L’iniquité vaccinale complexifie la lutte contre la COVID-19

Publié le 4 avril 2021
Un scientifique injecte une dose de vaccin à la planète Terre.
On estime qu’il faudrait 11 milliards de doses de vaccin pour donner les deux injections nécessaires au développement d’une bonne immunité à 70% de la population mondiale.PHOTO : getty images/istockphoto / Nastco

La seule façon d'enrayer la pandémie, c'est de mettre en place une bonne collaboration au niveau international. En matière de vaccins, le clivage entre pays riches et pauvres a toutefois laissé les plus démunis avec bien peu d'options
pour s'en procurer. Renaud Manuguerra-Gagné revient sur cette inégalité qui pourrait grandement complexifier la lutte contre la COVID-19 à l'échelle internationale.

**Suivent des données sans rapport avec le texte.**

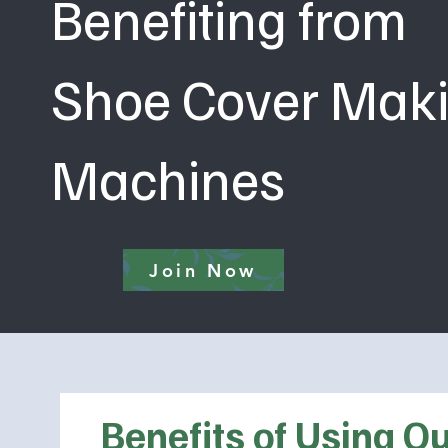
Benefiting from
Shoe Cover Mak
Machines
Join Now
Benefits of Using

Présentement, plus de 600 millions de doses de vaccins ont été produites, tandis qu’environ 8,6 milliards de doses des différents vaccins contre la COVID-19 ont été achetées ou réservées dans le monde. De ce nombre, 4,6 milliards de doses ont été achetées par des pays riches : c’est donc environ 16 % de la population mondiale qui possède presque 60 % des doses disponibles.

À ce rythme, les pays riches devraient avoir vacciné la majorité de leur population d’ici la fin de l’année, tandis que certains pays pourraient devoir attendre jusqu’en 2023. Ce débalancement empêche non seulement plusieurs pays moins nantis de protéger leur population plus vulnérable, mais représente aussi un risque pour l’évolution de la pandémie ainsi que l’apparition de nouveaux variants.